For this exercise, reproduce the entries below exactly, but only from the line containing "במצב שלנו אנחנו" through the line containing "החיים. הצגה שכולה", both included.

━━━ Input material

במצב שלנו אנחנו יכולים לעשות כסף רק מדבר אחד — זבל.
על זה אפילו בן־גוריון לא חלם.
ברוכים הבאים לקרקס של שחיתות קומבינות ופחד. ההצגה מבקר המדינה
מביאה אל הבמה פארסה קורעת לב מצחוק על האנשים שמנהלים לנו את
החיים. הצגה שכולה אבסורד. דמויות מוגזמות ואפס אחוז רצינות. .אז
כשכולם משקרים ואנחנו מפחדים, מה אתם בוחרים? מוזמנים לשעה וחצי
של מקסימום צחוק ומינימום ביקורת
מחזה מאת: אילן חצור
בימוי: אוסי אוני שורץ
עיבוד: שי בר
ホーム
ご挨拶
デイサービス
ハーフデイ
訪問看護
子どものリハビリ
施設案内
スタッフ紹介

━━━━━━
━━━ Input material

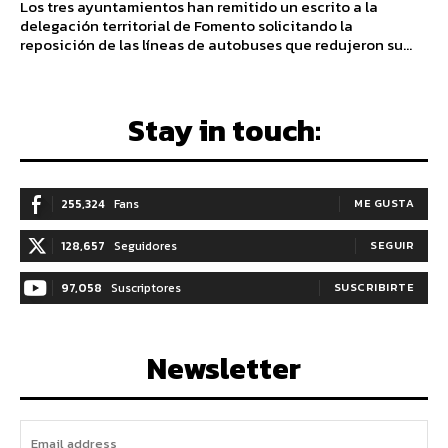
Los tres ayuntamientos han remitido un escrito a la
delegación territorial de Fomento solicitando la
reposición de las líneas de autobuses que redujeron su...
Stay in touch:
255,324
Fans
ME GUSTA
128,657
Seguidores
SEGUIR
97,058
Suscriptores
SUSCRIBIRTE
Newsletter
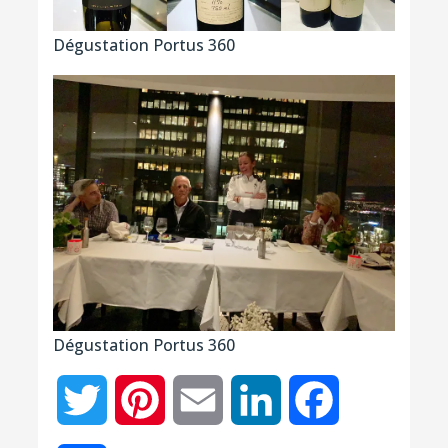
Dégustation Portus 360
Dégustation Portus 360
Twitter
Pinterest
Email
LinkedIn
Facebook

━━━━━━

Exercise answer:
במצב שלנו אנחנו יכולים לעשות כסף רק מדבר אחד — זבל.
על זה אפילו בן־גוריון לא חלם.
ברוכים הבאים לקרקס של שחיתות קומבינות ופחד. ההצגה מבקר המדינה
מביאה אל הבמה פארסה קורעת לב מצחוק על האנשים שמנהלים לנו את
החיים. הצגה שכולה אבסורד. דמויות מוגזמות ואפס אחוז רצינות. .אז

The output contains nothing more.